▶ **THE TASK**
Pick each line containing "para" out of the records.

╭─ THE DATA

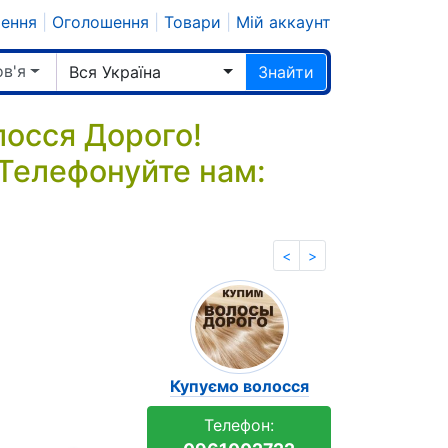
шення
|
Оголошення
|
Товари
|
Мій аккаунт
ов'я
Вся Україна
Знайти
лосся Дорого!
 Телефонуйте нам:
<
>
Купуємо волосся
Телефон:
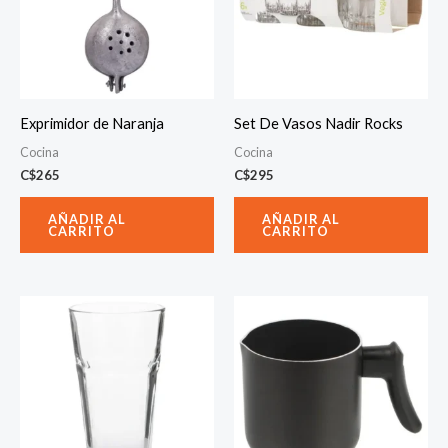
Exprimidor de Naranja
Set De Vasos Nadir Rocks
Cocina
Cocina
C$
265
C$
295
AÑADIR AL
AÑADIR AL
CARRITO
CARRITO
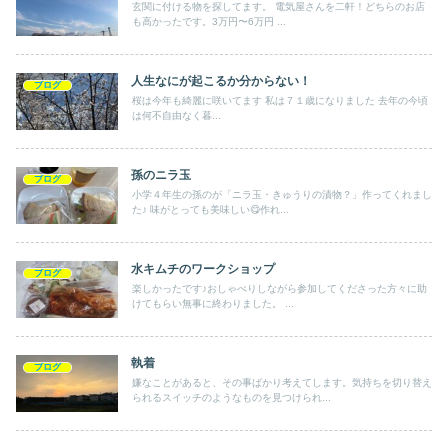
玄関に付ける物を探してます。 電気屋さんを二軒！どちらのお店
も高かったです。3万円〜6万円 ...
人生なにが起こるか分からない！
ブログ
桜は今年も綺麗に咲いてます 私は７１歳になりました 去年の今頃
は何不自由なく暮...
孫のニラ玉
ブログ
小学４年生の孫のが「ニラ玉・きゅうりの漬物？」作ってくれまし
た♪ 味がとっても美味しい😋作れ...
水キムチのワークショップ
ブログ
楽しかったです♪おしゃべりしながら参加してくださった方々に助
けてもらい無事に終わりました。 ...
執着
ブログ
嫌なことがあると、その事ばかり考えてします。気持ちを切り替え
られるスイッチのようなものを見つけられ...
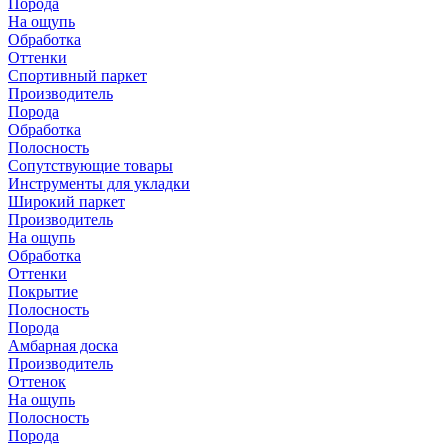
Порода
На ощупь
Обработка
Оттенки
Спортивный паркет
Производитель
Порода
Обработка
Полосность
Сопутствующие товары
Инструменты для укладки
Широкий паркет
Производитель
На ощупь
Обработка
Оттенки
Покрытие
Полосность
Порода
Амбарная доска
Производитель
Оттенок
На ощупь
Полосность
Порода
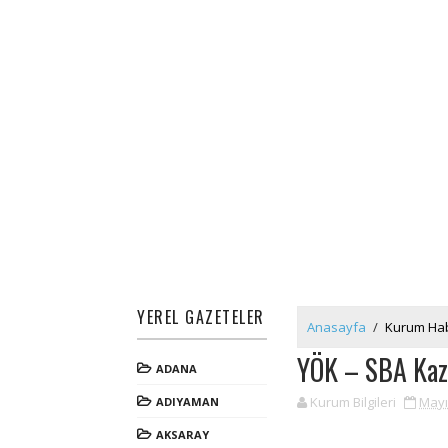
YEREL GAZETELER
Anasayfa
/
Kurum Hab
YÖK – SBA Kaz
ADANA
Kurum Bilgileri
Mayı
ADIYAMAN
AKSARAY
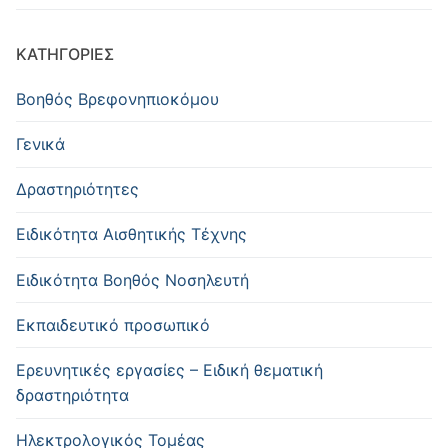
KΑΤΗΓΟΡΊΕΣ
Βοηθός Βρεφονηπιοκόμου
Γενικά
Δραστηριότητες
Ειδικότητα Αισθητικής Τέχνης
Ειδικότητα Βοηθός Νοσηλευτή
Εκπαιδευτικό προσωπικό
Ερευνητικές εργασίες – Ειδική θεματική
δραστηριότητα
Ηλεκτρολογικός Τομέας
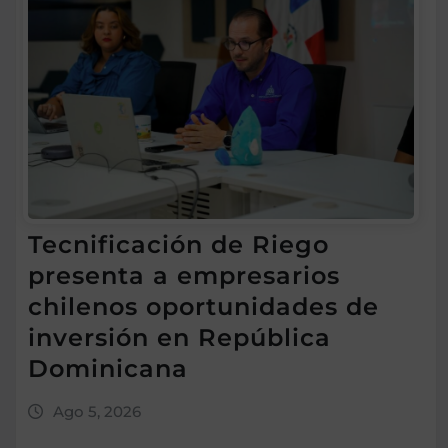
Tecnificación de Riego
presenta a empresarios
chilenos oportunidades de
inversión en República
Dominicana
Ago 5, 2026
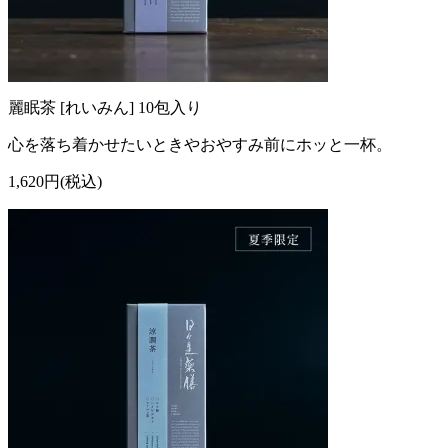
麗眠茶 [れいみん] 10包入り
心を落ち着かせたいときやおやすみ前にホッと一杯。
1,620円(税込)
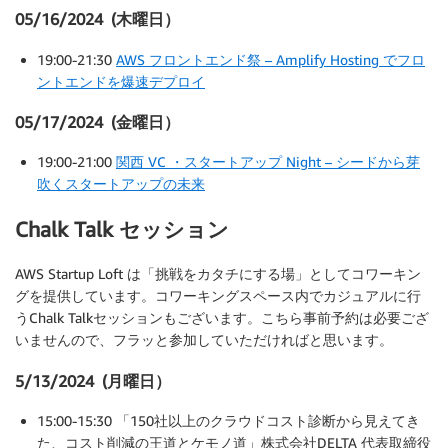
05/16/2024 (木曜日）
19:00-21:30
AWS フロントエンド祭 – Amplify Hosting でフロ
ントエンドを爆速デプロイ
05/17/2024 (金曜日）
19:00-21:00
関西 VC ・スタートアップ Night – シードから芽
吹くスタートアップの未来
Chalk Talk セッション
AWS Startup Loft は「挑戦をカタチにする場」としてコワーキン
グを提供しています。コワーキングスペース内でカジュアルに行
うChalk Talkセッションもございます。こちら事前予約は必要ござ
いませんので、フラッと参加していただければと思います。
5/13/2024 (月曜日）
15:00-15:30 「150社以上のクラウドコスト診断から見えてき
た、コスト削減の王道とケモノ道」株式会社DELTA 代表取締役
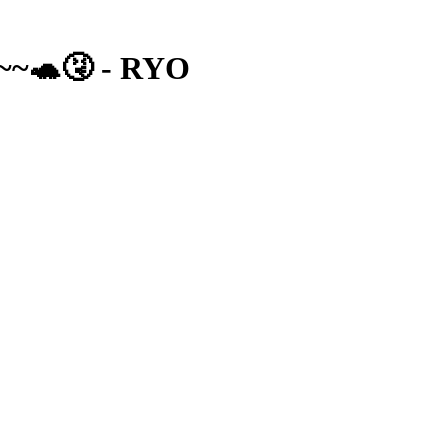
~🐢🤧 - RYO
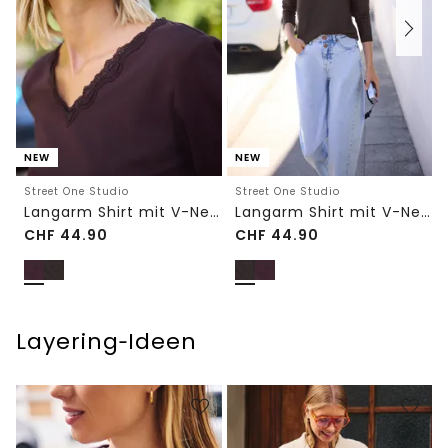
NEW
NEW
Street One Studio
Street One Studio
Langarm Shirt mit V-Neck und Spitze
Langarm Shirt mit V-Neck und Spitze
CHF
44.90
CHF
44.90
Layering‑Ideen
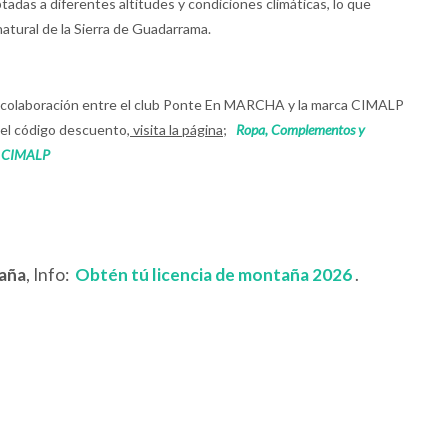
tadas a diferentes altitudes y condiciones climáticas, lo que
natural de la Sierra de Guadarrama.
 la colaboración entre el club Ponte En MARCHA y la marca CIMALP
el código descuento,
visita la página
;
Ropa, Complementos y
n CIMALP
aña
, Info:
Obtén tú licencia de montaña 2026
.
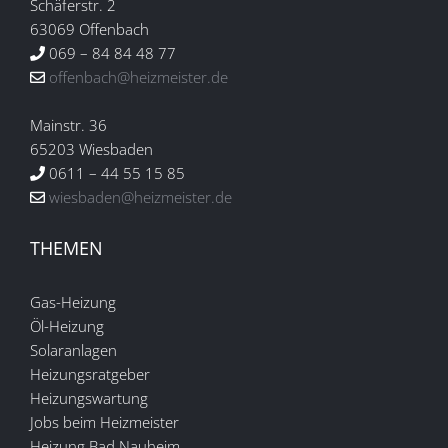
Schäferstr. 2
63069 Offenbach
069 – 84 84 48 77
offenbach@heizmeister.de
Mainstr. 36
65203 Wiesbaden
0611 – 44 55 15 85
wiesbaden@heizmeister.de
THEMEN
Gas-Heizung
Öl-Heizung
Solaranlagen
Heizungsratgeber
Heizungswartung
Jobs beim Heizmeister
Heizung Bad Nauheim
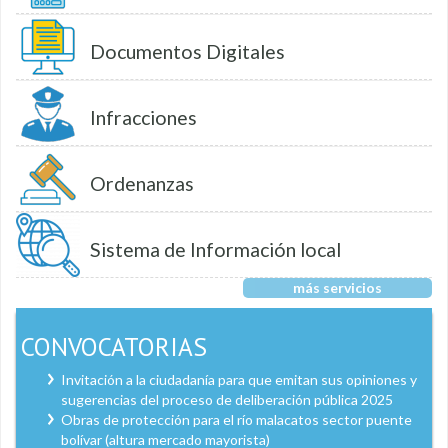
Documentos Digitales
Infracciones
Ordenanzas
Sistema de Información local
más servicios
CONVOCATORIAS
Invitación a la ciudadanía para que emitan sus opiniones y
sugerencias del proceso de deliberación pública 2025
Obras de protección para el río malacatos sector puente
bolívar (altura mercado mayorista)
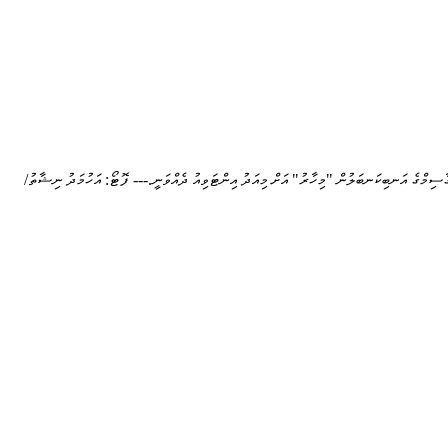
ާސިމްގެ އަނބިކަނބަލުން "މިހާރު" އަށް މިއަދު އިންޓަވިއު ދެއްވަނީ.--- ފޮޓޯ: އަހުމަދު ނިޝާތު/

╰─

▶ **ANSWER TO THIS PROBLEM**
Invitación a la ciudadanía para que emitan sus opiniones y
Obras de protección para el río malacatos sector puente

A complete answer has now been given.